START Input for this task
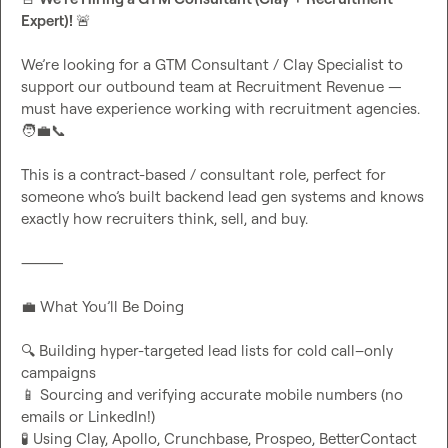
Expert)! 
🚨
We’re looking for a GTM Consultant / Clay Specialist to 
support our outbound team at Recruitment Revenue — 
must have experience working with recruitment agencies. 
🧑‍💼
📞
This is a contract-based / consultant role, perfect for 
someone who’s built backend lead gen systems and knows 
exactly how recruiters think, sell, and buy.

⸻

💼
 What You’ll Be Doing

🔍
 Building hyper-targeted lead lists for cold call–only 
📱
 Sourcing and verifying accurate mobile numbers (no 
🧪
 Using Clay, Apollo, Crunchbase, Prospeo, BetterContact 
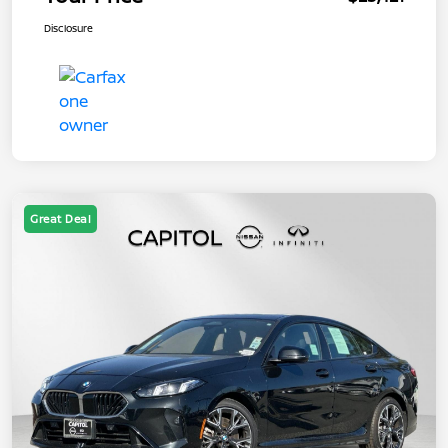
Disclosure
Great Deal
END Input for this task
• About this task: Leaving the images out, return every record exactly.

• Solution to the problem:
Expert)! 
🚨
We’re looking for a GTM Consultant / Clay Specialist to 
support our outbound team at Recruitment Revenue — 
must have experience working with recruitment agencies. 
🧑‍💼
📞
This is a contract-based / consultant role, perfect for 
someone who’s built backend lead gen systems and knows 
exactly how recruiters think, sell, and buy.

⸻

💼
 What You’ll Be Doing

🔍
 Building hyper-targeted lead lists for cold call–only 
📱
 Sourcing and verifying accurate mobile numbers (no 
🧪
 Using Clay, Apollo, Crunchbase, Prospeo, BetterContact 
Disclosure
Great Deal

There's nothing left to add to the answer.